POS (Parts of Speech) tagging is the process of marking up a word in a corpus to a corresponding part of a speech tag, based on its context and definition. This task is not straightforward, as a particular word may have a different part of speech based on the context in which the word is used.

Part of Speech  Tags are useful for building parse trees, which are used in building NERs (most named entities are Nouns) and extracting relations between words.
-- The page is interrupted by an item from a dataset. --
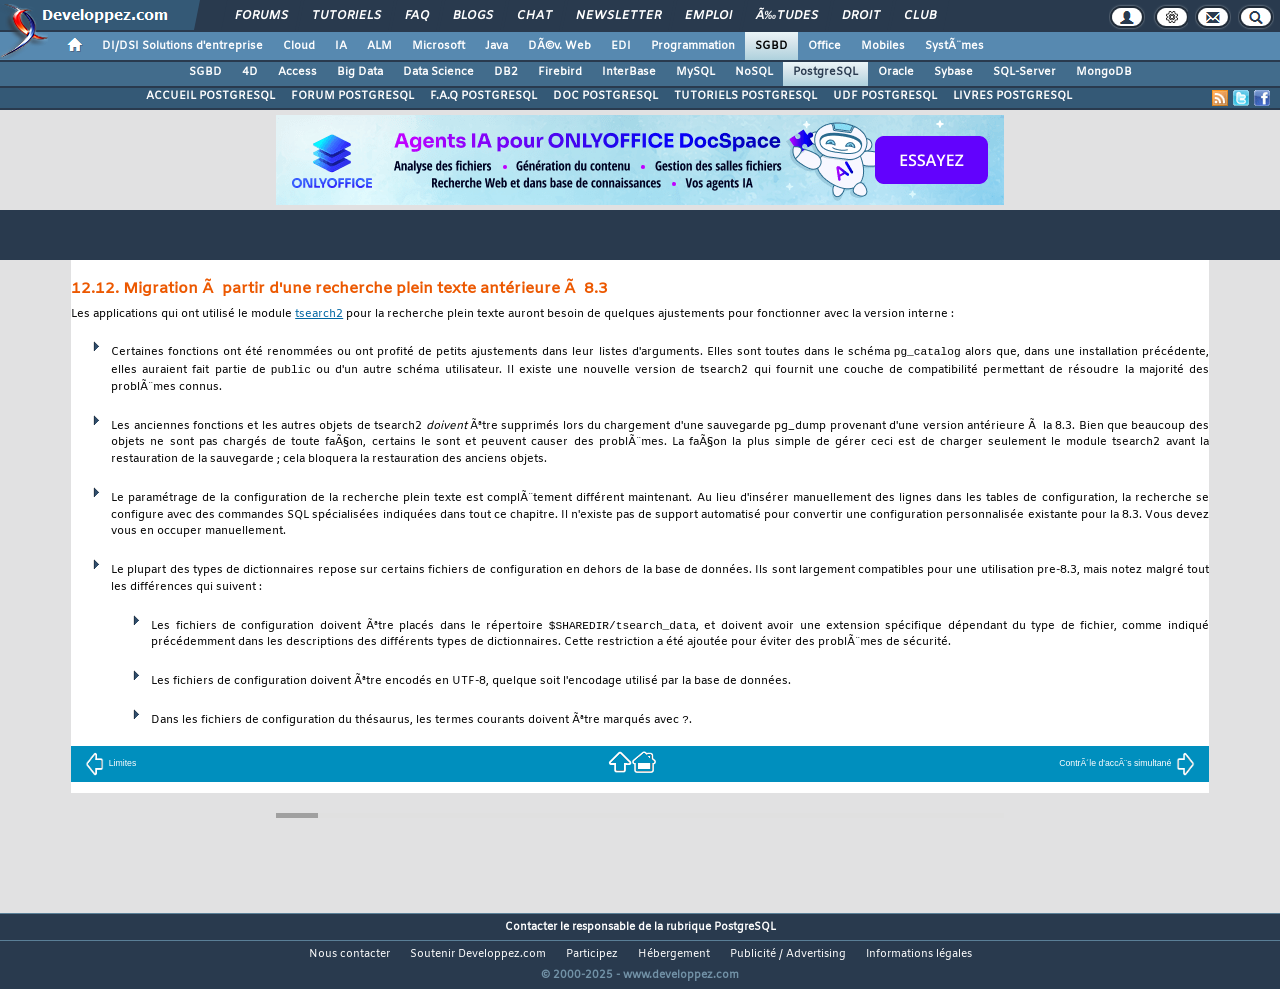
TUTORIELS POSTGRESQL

POS Tagging is also essential for building lemmatizers which are used to reduce a word to its root form.

For example: In the sentence “Give me your answer”, answer is a Noun, but in the sentence “Answer the question”, answer is a verb.

text = word_tokenize("And now for something completely different")

nltk.pos_tag(text)
[('And', 'CC'), ('now', 'RB'), ('for', 'IN'), ('something', 'NN'),
('completely', 'RB'), ('different', 'JJ')]
 text = word_tokenize("They refuse to permit us to obtain the refuse permit")

nltk.pos_tag(text)
[('They', 'PRP'), ('refuse', 'VBP'), ('to', 'TO'), ('permit', 'VB'), ('us', 'PRP'),
('to', 'TO'), ('obtain', 'VB'), ('the', 'DT'), ('refuse', 'NN'), ('permit', 'NN')]

Named Entity Recognition (NER)

Named entity recognition (NER) , also known as entity chunking/extraction , is a popular technique used in information extraction to identify and segment the named entities and classify or categorize them under various predefined classes.

#import library
import spacy

#Loading spacy english library
load_en = spacy.load('en_core_web_sm')

#lets label the entity in the text file
file = load_en(u" I am living in India, Studying in IIIT")

doc = file
if doc.ents:
    for ner in doc.ents:
        print(ner.text + ' - '+ ner.label_ + ' - ' + 
               str(spacy.explain(ner.label_)))
else:
    print('No Entity Found')
#output:
India - GPE - Countries, cities, states

Here we tried to identify “India” as a country

Conclusion:

You may treat the above concepts as basic building blocks of Natural Language Processing and this understanding and implementing these concepts get a better start for NLP.

Happy Modeling.